Collins told Larry Williams that she is currently focused on doing her job and is not paying attention to the results of one poll 18 months from an election. 

If she would ever run, Collins says she always does what is asked of her by her caucus. 

"I just do my job. I'm not involved in anything other than doing my job." 

Collins says that she and Simon work very well together.

"We all need to stay focused on the end-game here, and the end-game is a better government for New Zealand."

She says that it is just "one poll" and that what she has heard from the public is that people are disappointed with how some of the Government's decisions. 

Collins refused to comment on National's internal polling. 

Bridges said he had no concerns about Collins polling higher than him, or about whether she had caucus support for a leadership challenge.

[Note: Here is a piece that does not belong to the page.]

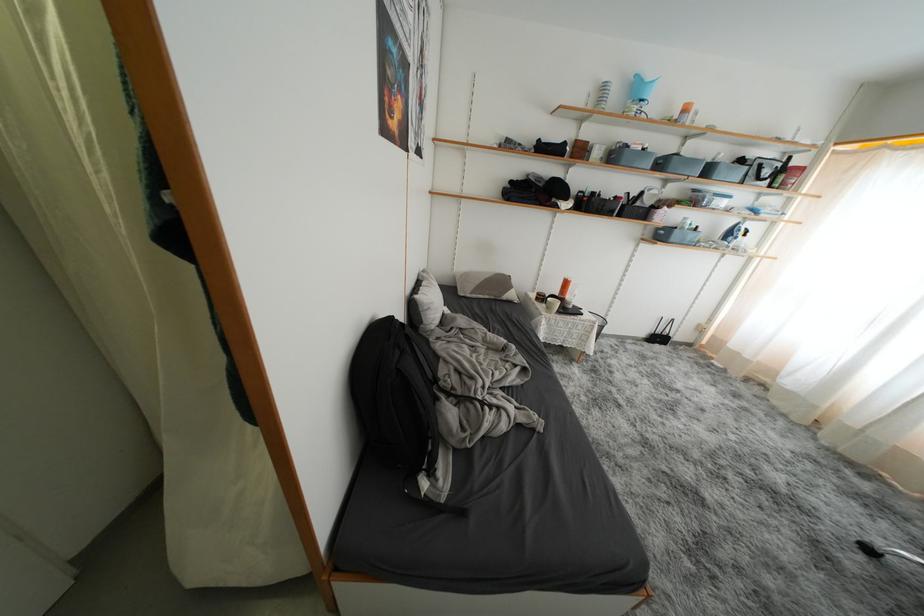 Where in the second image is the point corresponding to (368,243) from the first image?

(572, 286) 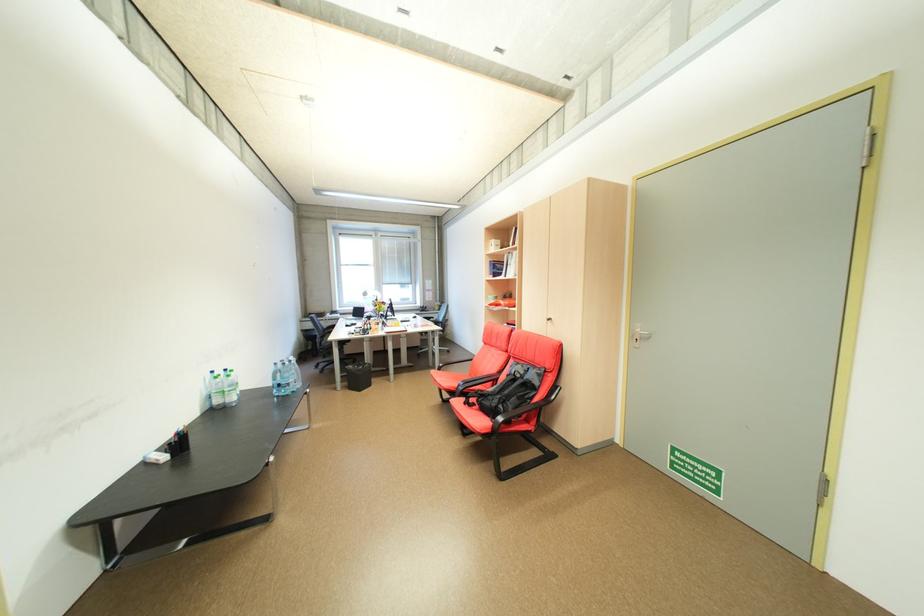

"We've got a caucus that's strong, that's united, and that has 55 leaders ... I'm very confident and comfortable in my leadership."

He said some his low polling was due to having to deal with the explosive fallout with former National MP Jami-Lee Ross.

Bridges repeated that he did not think the party had done anything wrong.

"I'm incredibly confident about that. As I said at the time, it's a baseless, scurrilous accusation."

Rodney MP Mark Mitchell, who also ran unsuccessfully for the leadership last year, said Bridges was doing a great job and the preferred PM poll result was not worthy of attention.

"He's shown a lot of resilience. He had some big challenges to deal with last year. I think he dealt with those very well."

He said Bridges had the full support of the caucus and expected his preferred PM stakes to improve.

Senior National MP Gerry Brownlee said there was no chatter about the leadership.

"We're quite happy at the moment. Everything's going along very well for us."